China Faces Risk of Long-Term Stagnation as Demographic Decline and Growth Slowdown Deepen: Ex-Kyrgyz PM

New Delhi, June 21, 2026 — China is staring at a major crisis as declining demography couples with the fading away of the tech boom. Already mired into an real estate crisis, China’s economy is gearing up for the challenge as labour cost advantage is fast vanishing.

Djoomart Otorbaev, former prime minister of Kyrgyz Republic, in an article on LinkedIn, stated that China’s crisis is real. “For nearly four decades, China’s economic success story seemed unstoppable. Hundreds of millions were lifted out of poverty. Entire industries were built from scratch,” noted Otorbaev, adding that “the country became the world’s manufacturing powerhouse and the second-largest economy on Earth.”

But history has entered a new chapter, he added. “The economic model that made China rich may reaching its limits,” stressed the China observer.

He argued that “the demographic dividend is gone. Cheap labour is disappearing.” “The gains from newest technologies are fading. Infrastructure investment no longer generates the same returns,” he added.

Otorbaev further stated that “integration into global value chains is becoming more difficult amid growing geopolitical fragmentation.” “The numbers tell a sobering story. China’s economy grew by around 10% annually in the 2000s. Growth slowed to 6–7% in the 2010s and averaged below 5% between 2020 and 2024. Some economists now project that average GDP growth could fall to just 2% between 2027 and 2040,” he added.

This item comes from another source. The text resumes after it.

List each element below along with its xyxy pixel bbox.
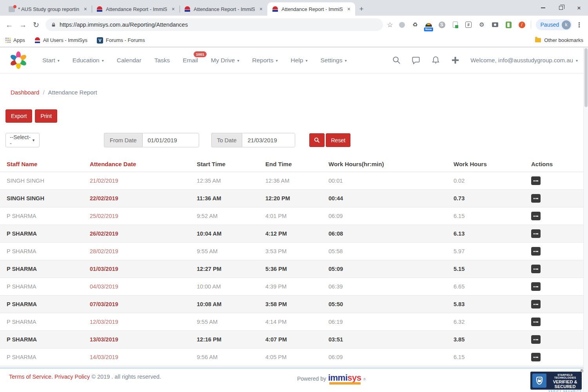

Otorbaev further stated that “this might not be a cyclical slowdown. It might be a structural transformation.”

“The real estate crisis, mounting public and quasi-public debt, weak domestic demand, persistent deflationary pressures, demographic decline, technological restrictions, and rising external trade barriers are no longer isolated problems,” he added.

Otorbaev stated that “together they form a complex system of constraints that challenge the foundations of China’s growth model.”

“Perhaps the most alarming statistic is demographic. Over the next decade, China could lose nearly 60 million people, equivalent to the population of France. At the same time, household consumption remains remarkably low by international standards, reflecting deep structural imbalances in income distribution, social security, and consumer confidence,” added Otorbaev.

He stressed that “the greatest risk for China is not recession. It is stagnation.”